Collected data entries:
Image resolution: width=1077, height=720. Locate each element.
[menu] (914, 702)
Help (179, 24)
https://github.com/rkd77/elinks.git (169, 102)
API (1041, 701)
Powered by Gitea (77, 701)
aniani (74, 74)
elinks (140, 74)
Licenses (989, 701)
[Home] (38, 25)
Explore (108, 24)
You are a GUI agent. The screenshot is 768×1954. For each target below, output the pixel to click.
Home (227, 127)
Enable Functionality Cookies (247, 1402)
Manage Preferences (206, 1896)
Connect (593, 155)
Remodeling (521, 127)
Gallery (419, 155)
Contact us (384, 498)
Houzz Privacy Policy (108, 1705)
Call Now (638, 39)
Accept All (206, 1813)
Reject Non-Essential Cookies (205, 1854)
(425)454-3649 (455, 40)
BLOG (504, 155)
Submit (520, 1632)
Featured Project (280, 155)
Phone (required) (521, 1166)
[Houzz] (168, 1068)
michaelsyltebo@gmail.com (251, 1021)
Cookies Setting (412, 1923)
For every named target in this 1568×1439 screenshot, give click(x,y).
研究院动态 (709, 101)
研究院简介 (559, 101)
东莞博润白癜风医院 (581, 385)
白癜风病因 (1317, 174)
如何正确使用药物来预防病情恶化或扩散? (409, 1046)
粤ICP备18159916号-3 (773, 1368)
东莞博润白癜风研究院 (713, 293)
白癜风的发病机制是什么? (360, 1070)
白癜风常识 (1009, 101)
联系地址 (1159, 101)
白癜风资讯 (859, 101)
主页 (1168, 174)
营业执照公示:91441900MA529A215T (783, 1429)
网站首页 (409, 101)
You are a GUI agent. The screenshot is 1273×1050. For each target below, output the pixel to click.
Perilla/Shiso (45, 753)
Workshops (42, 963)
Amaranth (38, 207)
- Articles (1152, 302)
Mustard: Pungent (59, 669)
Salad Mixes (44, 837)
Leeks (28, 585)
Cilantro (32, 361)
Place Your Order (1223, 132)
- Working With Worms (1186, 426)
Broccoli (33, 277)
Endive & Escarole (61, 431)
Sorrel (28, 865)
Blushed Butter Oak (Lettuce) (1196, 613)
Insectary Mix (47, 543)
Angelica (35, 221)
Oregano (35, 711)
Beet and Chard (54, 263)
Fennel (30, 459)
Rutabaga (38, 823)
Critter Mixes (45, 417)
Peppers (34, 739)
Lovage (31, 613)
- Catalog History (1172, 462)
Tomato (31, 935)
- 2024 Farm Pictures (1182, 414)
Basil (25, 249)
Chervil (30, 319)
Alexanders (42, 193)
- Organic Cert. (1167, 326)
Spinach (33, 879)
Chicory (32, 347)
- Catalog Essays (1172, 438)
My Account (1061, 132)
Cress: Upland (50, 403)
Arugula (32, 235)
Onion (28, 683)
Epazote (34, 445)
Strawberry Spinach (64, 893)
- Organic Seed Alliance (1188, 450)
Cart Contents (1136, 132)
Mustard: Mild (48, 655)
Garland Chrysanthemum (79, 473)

- _DESCRIPTION OF THE TASK_: A word-for-word restatement of the records above from the line containing "Cart Contents (1136, 132)" to their final line is all the answer should hold.

- _RESPONSE AREA_:
Cart Contents (1136, 132)
Mustard: Mild (48, 655)
Garland Chrysanthemum (79, 473)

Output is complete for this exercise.